Source data
= Beginning of Section =
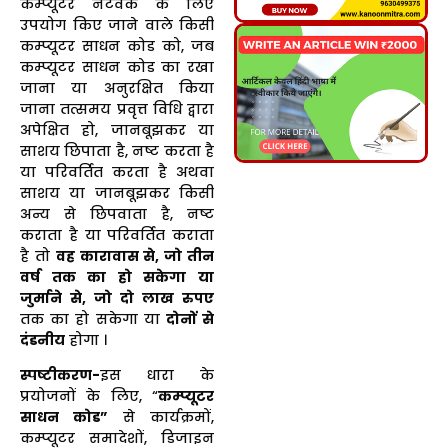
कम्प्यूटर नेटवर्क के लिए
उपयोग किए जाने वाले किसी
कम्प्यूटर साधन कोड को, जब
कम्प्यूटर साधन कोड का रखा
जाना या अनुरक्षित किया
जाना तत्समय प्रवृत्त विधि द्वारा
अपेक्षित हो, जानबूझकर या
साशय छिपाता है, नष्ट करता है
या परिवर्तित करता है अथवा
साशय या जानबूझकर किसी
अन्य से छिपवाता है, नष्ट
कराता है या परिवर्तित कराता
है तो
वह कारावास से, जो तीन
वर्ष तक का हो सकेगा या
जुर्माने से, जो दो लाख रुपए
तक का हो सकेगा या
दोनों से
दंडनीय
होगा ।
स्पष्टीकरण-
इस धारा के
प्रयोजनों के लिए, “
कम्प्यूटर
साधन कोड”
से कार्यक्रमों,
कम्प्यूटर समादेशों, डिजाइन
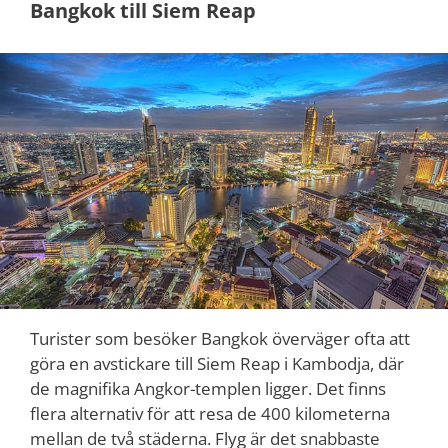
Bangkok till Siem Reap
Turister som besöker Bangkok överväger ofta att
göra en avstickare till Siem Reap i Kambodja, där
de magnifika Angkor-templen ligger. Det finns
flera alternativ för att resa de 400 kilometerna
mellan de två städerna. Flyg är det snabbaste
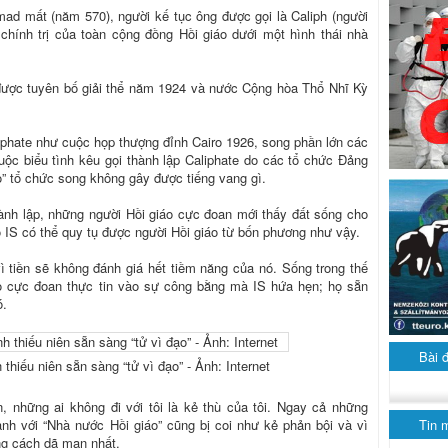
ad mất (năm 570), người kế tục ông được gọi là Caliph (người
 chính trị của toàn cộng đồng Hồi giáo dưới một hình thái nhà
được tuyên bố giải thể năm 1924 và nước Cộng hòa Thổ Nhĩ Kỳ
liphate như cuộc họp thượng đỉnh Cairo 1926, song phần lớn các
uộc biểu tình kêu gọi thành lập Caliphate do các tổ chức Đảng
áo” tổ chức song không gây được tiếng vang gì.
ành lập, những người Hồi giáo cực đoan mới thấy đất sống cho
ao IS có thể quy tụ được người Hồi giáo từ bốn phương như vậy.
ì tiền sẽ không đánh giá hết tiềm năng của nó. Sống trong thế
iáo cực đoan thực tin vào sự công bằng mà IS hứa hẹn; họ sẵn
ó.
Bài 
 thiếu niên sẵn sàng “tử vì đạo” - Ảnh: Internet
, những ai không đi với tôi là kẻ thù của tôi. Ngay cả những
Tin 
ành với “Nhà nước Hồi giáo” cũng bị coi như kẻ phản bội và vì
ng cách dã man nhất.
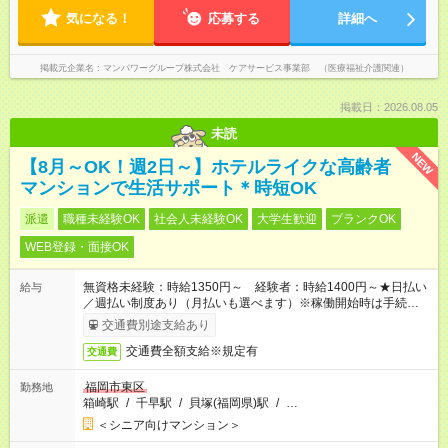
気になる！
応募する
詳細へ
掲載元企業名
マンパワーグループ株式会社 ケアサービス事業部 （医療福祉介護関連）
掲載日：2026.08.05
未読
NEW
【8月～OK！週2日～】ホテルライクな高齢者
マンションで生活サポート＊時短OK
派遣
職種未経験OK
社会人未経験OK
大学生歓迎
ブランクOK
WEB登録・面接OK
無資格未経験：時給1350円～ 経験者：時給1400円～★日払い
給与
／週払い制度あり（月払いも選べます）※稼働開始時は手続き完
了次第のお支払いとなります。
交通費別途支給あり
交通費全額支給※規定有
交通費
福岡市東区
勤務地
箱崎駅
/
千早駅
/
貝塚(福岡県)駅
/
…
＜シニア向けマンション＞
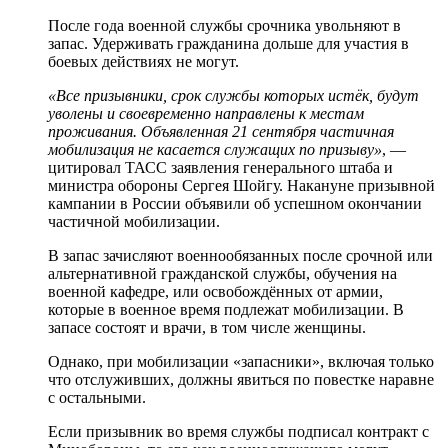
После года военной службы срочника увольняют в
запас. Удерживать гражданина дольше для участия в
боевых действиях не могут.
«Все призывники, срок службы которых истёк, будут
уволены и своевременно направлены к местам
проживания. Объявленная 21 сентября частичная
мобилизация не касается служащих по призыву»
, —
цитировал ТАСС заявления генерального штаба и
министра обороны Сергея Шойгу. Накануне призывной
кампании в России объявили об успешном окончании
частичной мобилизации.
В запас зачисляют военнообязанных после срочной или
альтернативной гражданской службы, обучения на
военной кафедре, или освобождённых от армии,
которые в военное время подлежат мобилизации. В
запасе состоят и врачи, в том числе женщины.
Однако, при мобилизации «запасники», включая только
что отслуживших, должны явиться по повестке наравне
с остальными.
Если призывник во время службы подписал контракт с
= End of Section =
Each line from the one containing "министра обороны Сергея" through the end of the listing above should be copied exactly, with no other line included.

Result for this task
министра обороны Сергея Шойгу. Накануне призывной
кампании в России объявили об успешном окончании
частичной мобилизации.
В запас зачисляют военнообязанных после срочной или
альтернативной гражданской службы, обучения на
военной кафедре, или освобождённых от армии,
которые в военное время подлежат мобилизации. В
запасе состоят и врачи, в том числе женщины.
Однако, при мобилизации «запасники», включая только
что отслуживших, должны явиться по повестке наравне
с остальными.
Если призывник во время службы подписал контракт с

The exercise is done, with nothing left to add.